Maybe you can tell the difference between report.pdf and report.exe, but too many people can't, so unfortunately we can't let everyone install anything.
There are not enough IT staff at my organization to do this. They have an approved list of software that may be installed. Some common installations are automated, others are niche-enough that it's DIY.
We don't live in a perfect world where the IT staffing ratio is 1:20 (or whatever arbitrary number you would consider "good"), so this is how my organization does it.
> unfortunately we can't let everyone install anything.
Who is this "we?"
"Your" IT department should consider giving you your own admin account. But it's their call.
Seems like a bit of an extreme solution for one-off installations that are rare enough to not be worth bothering to automate.
Good example of this is scientific software like Gaussian (a "common" quantum mechanics package): needs admin, expensive and strict license that gets audited. It's approved, but we have a single digit number of people using it. It's just not worth the time to automate a script around an install that only happens once every year or so on average, when they can just temporarily elevate the user.

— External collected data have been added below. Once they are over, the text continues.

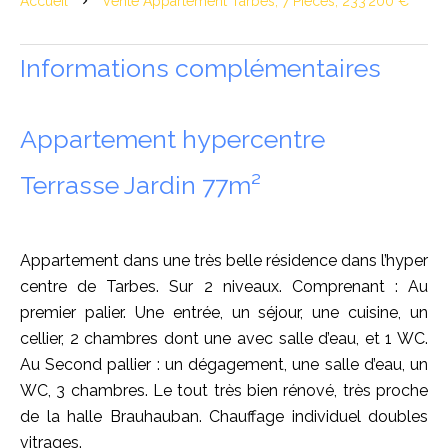
Accueil
Vente Appartement Tarbes, 7 Pièces, 233 200 €
Informations complémentaires
Appartement hypercentre
Terrasse Jardin 77m²
Appartement dans une très belle résidence dans l’hyper
centre de Tarbes. Sur 2 niveaux. Comprenant : Au
premier palier. Une entrée, un séjour, une cuisine, un
cellier, 2 chambres dont une avec salle d’eau, et 1 WC.
Au Second pallier : un dégagement, une salle d’eau, un
WC, 3 chambres. Le tout très bien rénové, très proche
de la halle Brauhauban. Chauffage individuel doubles
vitrages.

If I actually had to depend on IT to do all that, it would take forever to get anything done.
It becomes less about controlling the users and more about stopping any bad guy dead in their tracks. If nothing but what has been implicitly authorized can execute, then 99% of ransomware attacks will be stopped immediately even after the user clicks the link.

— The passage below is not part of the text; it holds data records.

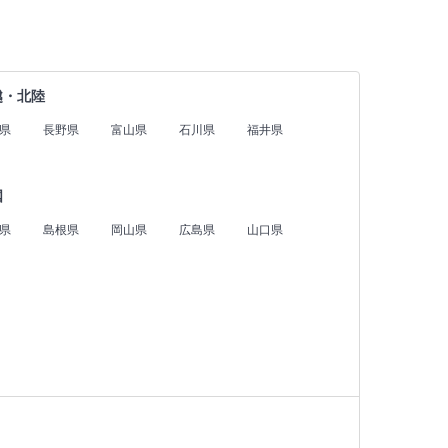
越・北陸
県
長野県
富山県
石川県
福井県
国
県
島根県
岡山県
広島県
山口県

Your company software procurement process shouldn’t be so onerous that people turn to Shadow IT. You have to work with people where they are.
> The company does NOT want you installing random crap on their machines.
Why do you immediately jump to the conclusion that the post is about installing "random crap?"
The post is about requiring admin to install to Program Files. Even if it is an approved piece of software, you're still going to need admin to install it.
The installer should ask the user if they are installing for just themselves or for everybody on the machine.
If it's the former, the installation is typically somewhere under %HOMEPATH% (probably in %LOCALAPPDATA%), the latter will put it in %ProgramFiles%.
This is very annoying on company machines where you may not have admin, since now there's red tape with your IT because the installer was poorly written.
Half the reason I use the WSL is because you at least get "root" on it, so permissions are never an issue
Edit: there may be something lost in translation. This post is in reference to software your IT already approves, which happens to only install to program files.